A Comissão de Valores Mobiliários (CVM) analisa a abertura do processo administrativo para apurar se todas as informações sobre a mudança no comando da Petrobras foram divulgadas de forma correta, de acordo com uma fonte ligada ao órgão regulador e publicado neste domingo (21) pelo jornal O Globo.
O processo terá como base a Instrução 358 do órgão regulador, que determina que qualquer declaração que possa interferir no valor das ações de uma empresa com ação na Bolsa de Valores deve ser divulgado ao mercado ou através de fato relevante.
Em outras ocasiões, a CVM já alertou que, independente do cargo ou posição, é preciso atuar de maneira articulada com os canais institucionais da companhia aberta. Na quinta-feira à noite, em transmissão em rede social, o presidente Jair Bolsonaro criticou a alta nos preços dos combustíveis e disse que iria fazer “mudanças” na estatal.
Com isso, após um dia inteiro de especulações, a estatal perdeu em valor de mercado R$ 28,2 bilhões, após as ações preferencicais (PN, sem direito a voto) caírem 6,63% (para R$ 27,33) e as ordinárias (ON, com direito a voto) registrarem queda de 7,92% (para R$ 27,33) na B3, a Bolsa de Valores de São Paulo.
E, na sexta-feira à noite, através de nota do Ministério de Minas e Energia, foi indicado para a presidência da estatal o general da reserva Joaquim Silva e Luna, atual diretor-geral da Itaipu Binacional.
Mudança do estatuto prevê indenização
Especialistas e fontes ligadas ao conselho de administração da Petrobras lembraram ainda que toda essa mudança no comando da estatal foi motivada com o objetivo de dar ao governo maior poder de gestão na política de preços dos combustíveis. O que essas fontes lembram é que essa “estratégia” pode gerar discussão jurídica caso fique comprovado que isso está gerando perdas financeiras à estatal.
Isso porque entre o fim de 2017 e o início de 2018, a Petrobras, sob o comando de Pedro Parente e Ivan Monteiro, alterou seu estatuto social no qual obriga o governo a indenizar a estatal em caso de perdas financeiras provocadas por interferências políticas.
De acordo com o artigo 3, a União somente poderá orientar a companhia a assumir obrigações ou responsabilidades, como a realização de projetos de investimento e a comercialização de combustíveis, “em condições diversas às de qualquer outra sociedade do setor privado”.
Caso esses critérios não se adequem a essas condições de mercado, a União terá de “compensar, a cada exercício social, a companhia pela diferença” entre as condições de mercado (definidas pelo Comitê de Investimentos e o Comitê de Minoritários) e o resultado operacional ou retorno econômico da obrigação que foi assumida.

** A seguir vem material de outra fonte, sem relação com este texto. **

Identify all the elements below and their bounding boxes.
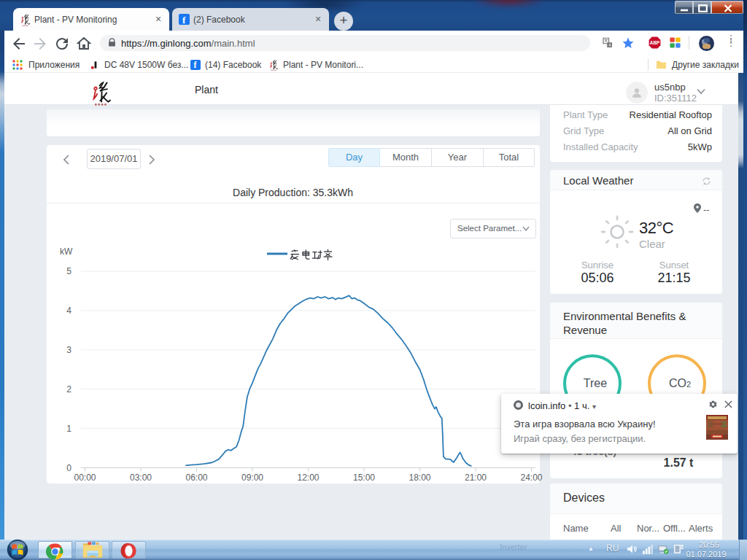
svg-text:5: 5 [66, 266, 71, 276]
svg-text:03:00: 03:00 [130, 472, 152, 483]
svg-text:18:00: 18:00 [409, 472, 430, 483]
svg-text:1: 1 [66, 424, 71, 434]
svg-text:24:00: 24:00 [520, 472, 542, 483]
svg-text:3: 3 [66, 345, 71, 355]
svg-text:ABP: ABP [650, 40, 659, 45]
svg-text:2: 2 [66, 384, 71, 394]
svg-text:kW: kW [60, 246, 73, 257]
svg-text:00:00: 00:00 [74, 472, 96, 483]
svg-text:09:00: 09:00 [241, 472, 263, 483]
svg-text:0: 0 [66, 463, 71, 473]
svg-text:21:00: 21:00 [465, 472, 487, 483]
svg-text:4: 4 [66, 306, 71, 316]
svg-text:15:00: 15:00 [353, 472, 375, 483]
svg-text:12:00: 12:00 [297, 472, 319, 483]
svg-text:06:00: 06:00 [185, 472, 207, 483]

Todas essas regras foram retificadas no último dia 30 de novembro de 2020, quando foi realizada a última Assembleia Geral Extraordinária.
Estatuto é certidão de nascimento da empresa
Marcelo Godke, especialista em direito empresarial e sócio do Godke Advogados, disse que o estatuto social é o instrumento básico das regras de governança e das obrigações e direitos dos acionistas.
– E todos devem seguir, sobretudo a administração. O controlador tem que seguir o estatuto da empresa e pode ser punido com ações para indenizar os acionistas. Apesar de a União ser a controladora em uma empresa de capital misto, é preciso seguir o estatuto social e a lei das S.A.
O advogado Hebert Vieira Durães, professor de direito empresarial da Faculdade Irecê, na Bahia, explica que o estatuto social de uma empresa funciona como a “certidão de nascimento” da companhia ao mesmo tempo em que rege a dinâmica jurídica e administrativa da empresa.
– Ela serve para definir, em síntese, de forma clara, quais são os direitos e deveres dos acionistas e os limites dos poderes dos seus dirigentes. Portanto, todos devem seguir, religiosamente, as diretrizes definidas no estatuto social, inclusive o presidente da república – afirmou Durães.